1,336 reviews3,783 followers
January 2, 2022
2,5 stars /// Fuchsia is one of those poetry collections that I definitely have to come back to one day. Unfortunately, I rushed through it (I don't know what it was with me and trying to read ALL THE THINGS in April) and, in hindsight, I should've taken more time with it.
I don’t know how to fit, adjust myself within new boundaries –

nomads like me, have no place as home, no way of belonging.
Fuchsia is a complex collection that examines personal displacement and nomadism from an immigrant's perspective. Mahtem Shiferraw was born in Eritrea and spent her early childhood there before moving to Addis Ababa, Ethiopia with her family. There, they lived until Shiferraw was a young adult. She attended an Italian school in Addis Ababa, therefore, she grew up speaking not only Amharic but also Italian.

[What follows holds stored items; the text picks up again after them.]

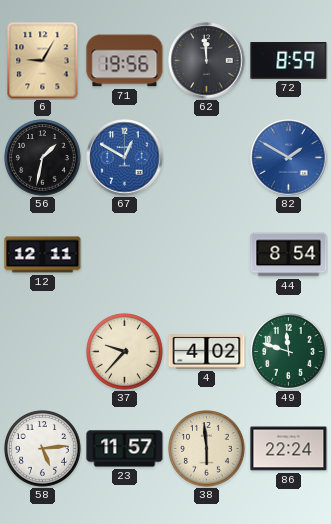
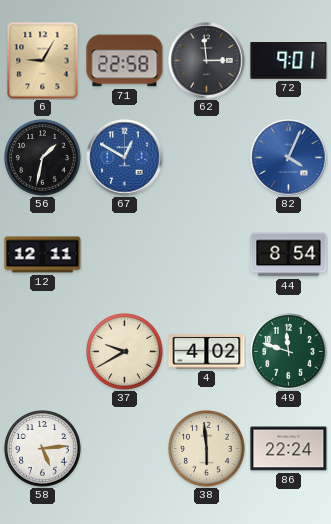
71: 19:56 -> 22:58
62: 11:59 -> 2:59
72: 8:59 -> 9:01
82: 1:50 -> 4:04
37: 9:37 -> 9:40
23: 11:57 -> none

In an interview, Shiferraw said that, to her, the Italian language really "lends itself very naturally to poetry". Therefore, she was inspired as a young adult and thinks it was just a natural progression for her, being an aspiring writer, to write her first poems in Italian.

Around 2006, the family moved to the US and Shiferraw attended a college in Los Angeles. She remembers how she had to learn English and how she then started exploring poems in English, which didn't turn out to be as natural as before. For her, "English is a very different and practical language". She first learned how to express the basic things that she needed. It took her some time to figure out the nuances of the language to be comfortably writing poetry in it.

Fuchsia is her first published poetry collection written in English. In it, she draws upon her experience as an immigrant, and how one can be changed by moving to another country. In an interview, she said: "I do bear the responsibility to share our collective history. And coming to the U.S., and having to explore our new identities as African-American or as Black, in all these race and ethnicity questions that we are exposed to, it reminds us more of the homes."
Sometimes I am asked
if I am Indian, Middle Eastern, or Biracial;
I don’t know what to say to these people
who notice the shape of the eye before its depth
the sound of the tongue before its wisdom
the openness of a palm before its reach.
In Fuchsia, Shiferraw didn't want to write the "typical" immigrant book, by discussing themes like assimilation, perseverance and how to provide for their children. Instead, she wanted to work through themes that immigrants rarely talk about. She said: "When people leave their homes for one reason or another, they'll leave things behind of themselves that they don't necessarily recover, or want back, or even realize. So it's kind of this sort of invisible shifting of things that occurs within people, and over time it changes who they are for worse or better."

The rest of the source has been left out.